The Department of Imaging Physics offers opportunities for talented physicists, engineers and computational scientists to enhance their research skills by participating in our Postdoctoral Research Fellows program.
Individual faculty mentor fellows working on specific funded research projects for terms of up to five years. Fellows are provided the opportunity to broaden research knowledge by attending research seminars in the Department of Imaging Physics, as well as Division of Diagnostic Imaging, Institutional Grand Rounds and other departmental seminars appropriate for their research projects across the institution.
A mentoring program allows the Fellows and the faculty mentors to track their progress towards becoming independent research investigators.
Opportunities also exist to audit courses in the Medical Physics Program of the Graduate School of Biomedical Sciences (GSBS) to augment their education or in preparation for application to a CAMPEP-accredited residency for those who wish to incorporate clinical medical physics practice into their careers.
Research in our department is primarily translational, including instrumentation development, technique development, dosimetry and modeling of biomedical imaging related topics. The faculty is composed of basic scientists running independent research programs/laboratories and academically oriented clinical medical physicists conducting research projects in their areas of expertise.
The department manages an NCI-funded and state-of-the-art Small Animal Imaging Facility (SAIF) with 3 laboratories. We also have access to dedicated human imaging research equipment through the Center for Advanced Biomedical Imaging (CABI).
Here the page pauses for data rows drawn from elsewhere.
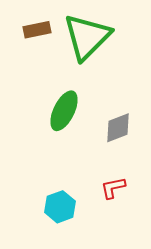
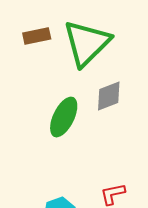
gray diamond: (118, 128) -> (109, 96), moved

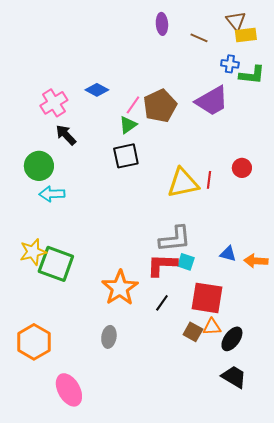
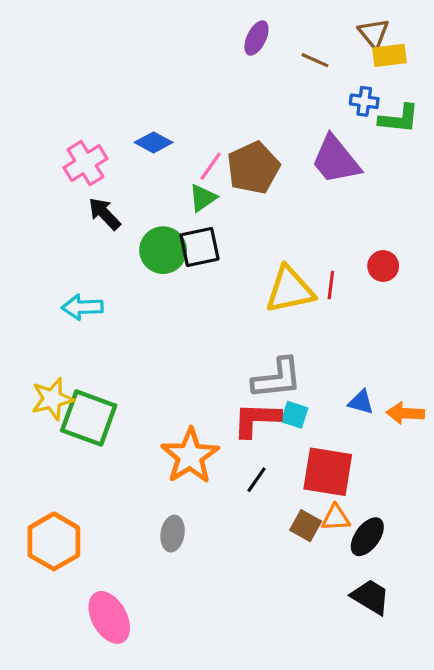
purple ellipse: (162, 24) -> (256, 38), turned 30
purple trapezoid: (212, 101) -> (336, 160), turned 81
green circle: (39, 166) -> (163, 250), moved

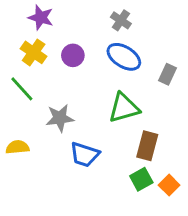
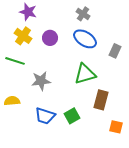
green line: (22, 89) -> (15, 61), turned -30
blue trapezoid: (85, 154) -> (45, 116), moved
green square: (141, 179) -> (72, 116), moved
orange square: (169, 185) -> (116, 127), turned -32

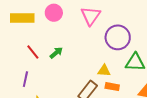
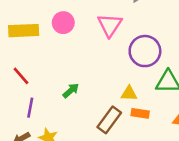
red line: (33, 52) -> (21, 76), moved
green arrow: (56, 53) -> (71, 91), moved

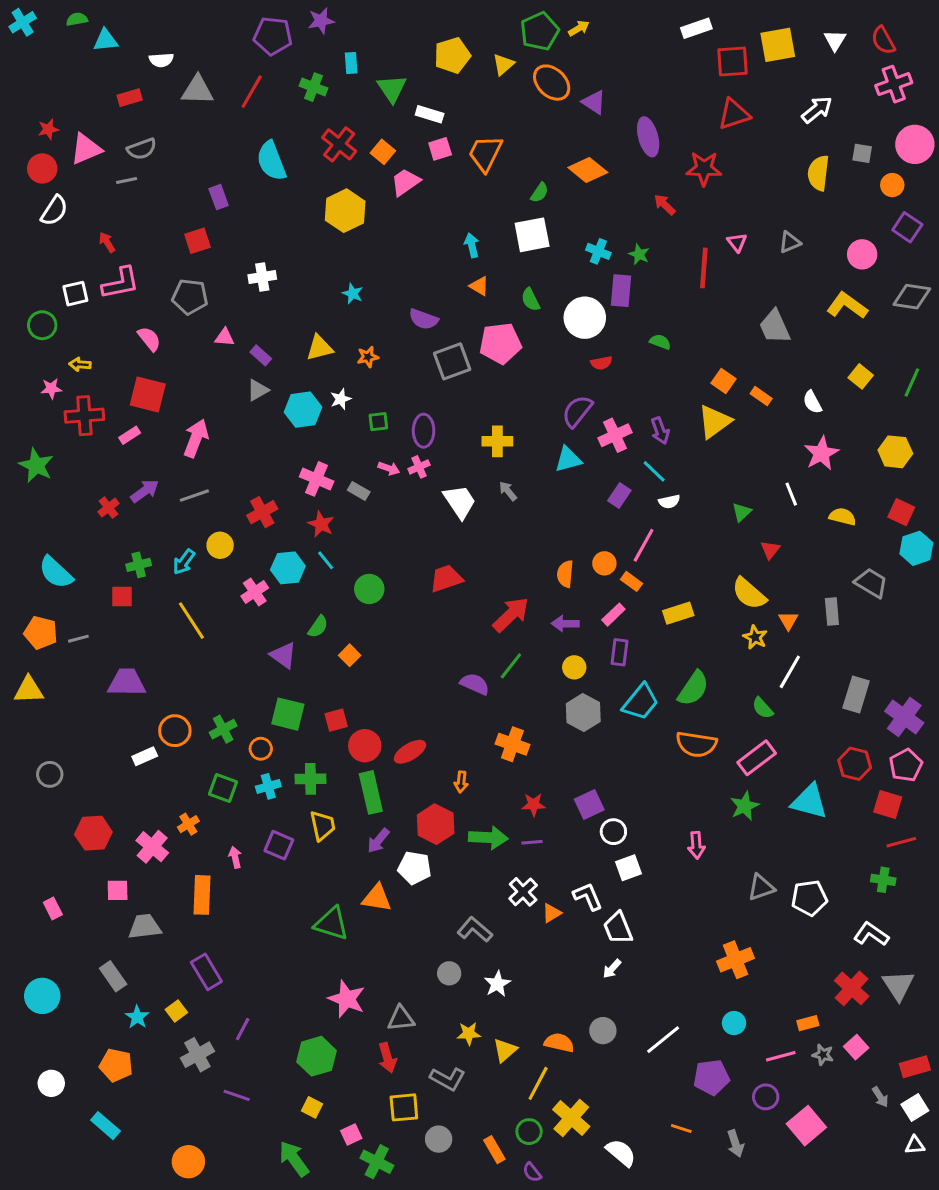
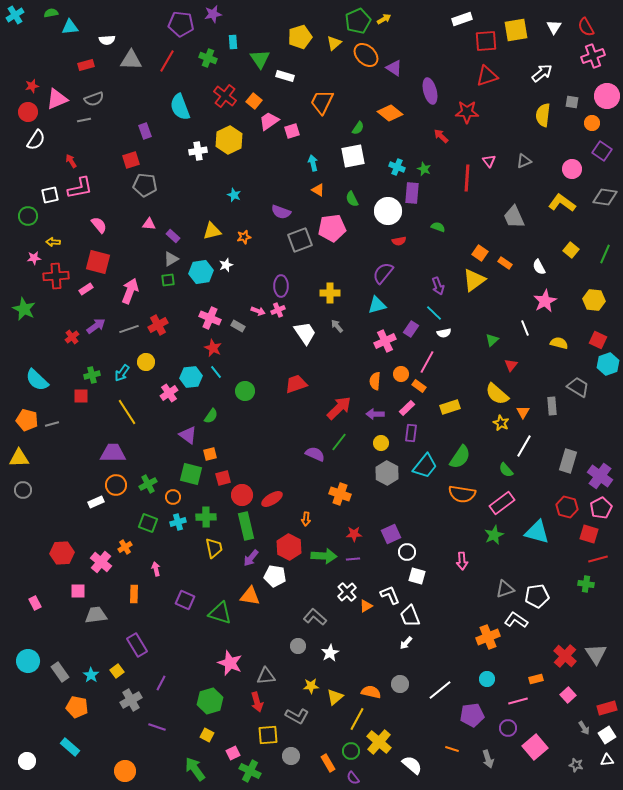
pink square: (440, 149) -> (292, 131), moved
white cross: (262, 277) -> (198, 151), moved
gray pentagon: (190, 297) -> (145, 185), moved
green square: (378, 422) -> (168, 280), moved
pink cross: (615, 435) -> (385, 341), moved
red cross: (262, 512) -> (158, 325), moved
orange square: (350, 655) -> (210, 454), moved, turned 32
purple trapezoid: (127, 682) -> (113, 453), moved
gray circle: (50, 774) -> (23, 490), moved
purple square: (279, 845) -> (185, 600), moved
white square: (629, 868) -> (417, 576), turned 36
orange rectangle: (202, 895) -> (134, 594), size x0.7
white L-shape: (871, 934) -> (516, 620), moved
gray rectangle: (113, 976) -> (60, 672), moved
gray star: (823, 1055) -> (576, 765), moved
white circle: (51, 1083) -> (27, 761), moved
Research instrumentation currently includes:
- In SAIF we have 2 x 7 T and 1 x 4.7 T MR imaging/spectroscopy systems (Bruker Biospec), an Oxford Systems DNP SpinLab hyperpolarizer, a Bruker Albira PET/SPECT/CT scanner, a Precision Medical 225X image-guided small animal irradiation platform, several ultrasound and optical imaging systems.
- In CABI we have 3T GE 750W wide-bore (70 CM) whole-body MR scanner with full image-guided therapy accessories and anesthesia capability, a 3 T GE 750 whole-body scanner, a 3 T Siemens Prisma whole-body scanner (available in January 2017), a GE CT scanner and a GE 690 PET/CT scanner.
- Multiple computational platforms within the department, a high-performance computing cluster at MD Anderson and access to the Texas Advanced Computing Center (TACC) at UT Austin.